贺占霆调整呼吸,努力让自己镇定,接起电话。
“喂……”
“准备好了吗?”电话那头低沉的嗓音发出质问。
“让我听听冲儿的声音。”
“少废话,问你准备好没?”
“好了,两百万人民币一个子儿也不少。”觉察到自己声音发抖,贺占霆忙深吸口气,“怎么给你?”
“呵,两百万人民币……你跟我装蒜呐?”
“装蒜……什么意思?你是说的两百万,我没听错啊。”
贺占霆看向谢元奎,眼中闪过惶恐。谢元奎抬手做了个手掌下压的动作,示意他见机行事,顺从对方旨意。
“两百万没错,我要的是美金。”
“美金?!”贺占霆一惊,身旁的辛慕猜到通话内容,冲他猛点头,“美金我只能折合成人民币转账给你。”

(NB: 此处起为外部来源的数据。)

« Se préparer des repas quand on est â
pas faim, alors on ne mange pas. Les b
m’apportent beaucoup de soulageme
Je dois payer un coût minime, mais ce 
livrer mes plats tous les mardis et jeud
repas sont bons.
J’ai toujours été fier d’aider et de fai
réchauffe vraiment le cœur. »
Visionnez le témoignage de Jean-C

“转账?你以为老子傻呀,要现金,不想你宝贝儿子出事就赶紧把钱凑齐。”
“一天内凑那么多现钱恐怕……喂,喂!”
正准备拖延对方时间,然而那头却挂断了电话。
谢元奎取下监听器,在场之人通通呼出口气,似乎刚才一直憋着。
“很鬼祟,不超过一分钟,无法追踪。声音也处理过,看来是老手。”
贺占霆猛的起身,却又一屁股跌下,辛慕赶紧搀扶。
“占霆,别急。”
“能不急吗!冲儿在他们手上,是死是活……哎!”他红着脸嚷道,老泪再次充盈,“他要有个三长两短,我活着还有什么意思。”
辛慕有些惊异于他说出这么极端的话,而且当着她的面。但片刻思忖,她完全能理解他的感受。
“冲儿一定没事的,你别乱了阵脚。退一万步讲,贺家不是寻常人家,真敢跟我们乱来的人还没生出来呢。”她哄道。
“不管是谁,老子一定要把他碎尸万段。跟我有仇就冲着我来,敢拿冲儿下手,我饶不了他。”贺占霆自言自语,焦躁难安。他是富甲一方的商人,致富过程中得罪过不少人,很显然,贺冲这一劫十有八九因他而起。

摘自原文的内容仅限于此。